In his previous incarnation as a globe-trotting oilman based in south-east Asia, Simon Lockett concentrated on lucrative oil plays in exotic locations.
Now chief executive of Premier Oil, Mr Lockett has traded gin and tonics in Jakarta for kippers in Aberdeen, transforming a part of its portfolio once considered as being in terminal decline: the North Sea.
“It’s a second wind. Four years ago we looked at the business and realised we needed to turn it round – we had development projects in Asia and were trying to balance it out. The North Sea is now part of that, those assets will help us double our production,” says Mr Lockett.
Several factors conspire in what has been dubbed as the North Sea’s “renaissance”. First, oil prices. With crude oil trading at $70-$85 a barrel, smaller fields passed over by larger oil companies become much more viable. As Peter Hitchens, an oil analyst at Panmure Gordon says: “Suddenly, people realised that you can still make a lot of money with a 20m or 30m barrel field.”
Second is political stability. While any chief executive will grumble about the UK government’s 50 per cent tax rate on oil operators, the political regime is more predictable than operations in Africa or Asia.
Third, the infrastructure: it is already there. Keith Morris, an analyst at Evolution Securities, says: “A decade ago when the oil price wasn’t so good lots of majors went off to west Africa or Brazil, leaving the small discoveries to the independents.
“But the reward is still there – now if you find 50m barrels there’s enough infrastructure there to make that economic. So it’s a combination of things that has renewed interest.”
A second boom in the North Sea has been predicted for some time. In 2009 the UK portion produced more than 2.3m barrels of oil and gas equivalent per day (boe/d). According to UK Oil and Gas, the industry lobby group, 24bn boe have yet to be recovered. But as the majors such as BP and Shell shed their assets in the area, public attention shifted to large, untapped discoveries in Congo and Kazakhstan.
Recent foreign interest in the North Sea has thrust the area into the limelight, a fact borne out by the frenetic mergers and acquisitions activity over the past few months. Most prominent among these was Korea National Oil Corporation’s £1.87bn hostile bid for Dana Petroleum.
In August, KazMunaiGas, Kazakhstan’s state-owned oil company, followed suit, making its first foray abroad by spending $30m (£19m) on a 35 per cent stake in BG Group’s White Bear prospect in the central North Sea. Last month Centrica, the owner of British Gas, spent £144m – on top of £1.3bn last year – expanding its North Sea assets.
Pipeline peeves
It was after the eighth attempt that Bill Transier decided he had endured enough, writes Christopher Thompson.

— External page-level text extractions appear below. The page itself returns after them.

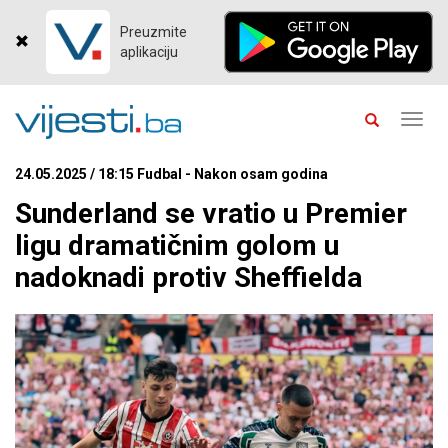
Preuzmite
aplikaciju
Toggl
navig
24.05.2025 / 18:15 Fudbal - Nakon osam godina
Sunderland se vratio u Premier
ligu dramatičnim golom u
nadoknadi protiv Sheffielda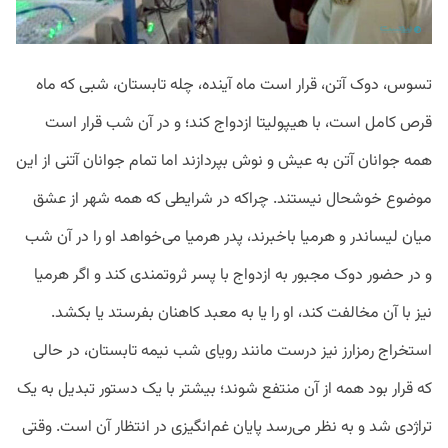
تسوس، دوک آتن، قرار است ماه آینده، چله تابستان، شبی که ماه
قرص کامل است، با هیپولیتا ازدواج کند؛ و در آن شب قرار است
همه جوانان آتن به عیش و نوش بپردازند اما تمام جوانان آتنی از این
موضوع خوشحال نیستند. چراکه در شرایطی که همه شهر از عشق
میان لیساندر و هرمیا باخبرند، پدر هرمیا می‌خواهد او را در آن شب
و در حضور دوک مجبور به ازدواج با پسر ثروتمندی کند و اگر هرمیا
نیز با آن مخالفت کند، او را یا به معبد کاهنان بفرستد یا بکشد.
استخراج رمزارز نیز درست مانند رویای شب نیمه تابستان، در حالی
که قرار بود همه از آن منتفع شوند؛ بیشتر با یک دستور تبدیل به یک
تراژدی شد و به نظر می‌رسد پایان غم‌انگیزی در انتظار آن است. وقتی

Since January 2009 the chief executive of Endeavour, a London-listed independent oil explorer, had been trying to negotiate pipeline access for oil from the company’s Rochelle field in the central North Sea.
The problem was that the nearest platform needed to bring the oil onshore was owned by a consortium of five companies, including US oil group Exxon, which demanded hefty fees.
“We tried to negotiate for a year with them and they wouldn’t even talk to us – they think that they can squeeze smaller companies for rent. They wanted almost four times what we offered, which would make [the operation] uneconomic for us,” Mr Transier said.
It is a common complaint. Since they flooded the North Sea over the past decade, several independent explorers have complained to national regulators, accusing majors of using their monopoly over infrastructure to price competitors out of the market.
Tussles over rights to the North Sea’s ageing pipes and platforms has in turn brought a more important issue to light: looming decommissioning costs of idle infrastructure. According to research by Deloitte and Douglas-Westwood the cost of retiring the 260-plus offshore oil and gas platforms on the UK portion of the North Sea could be more than $30bn (£19bn) over the next 30 years.
That is a boon for oil service companies and a major incentive for explorers to use the infrastructure available before it is scrapped.
If disputes over access cannot be resolved, then everyone loses. In Endeavour’s case, the company claims that oil from its Rochelle field would defer the decommissioning of its nearest platform by 10 years.
“What the UK government needs to do is adopt a ‘common carrier’ approach,” said Mr Transier.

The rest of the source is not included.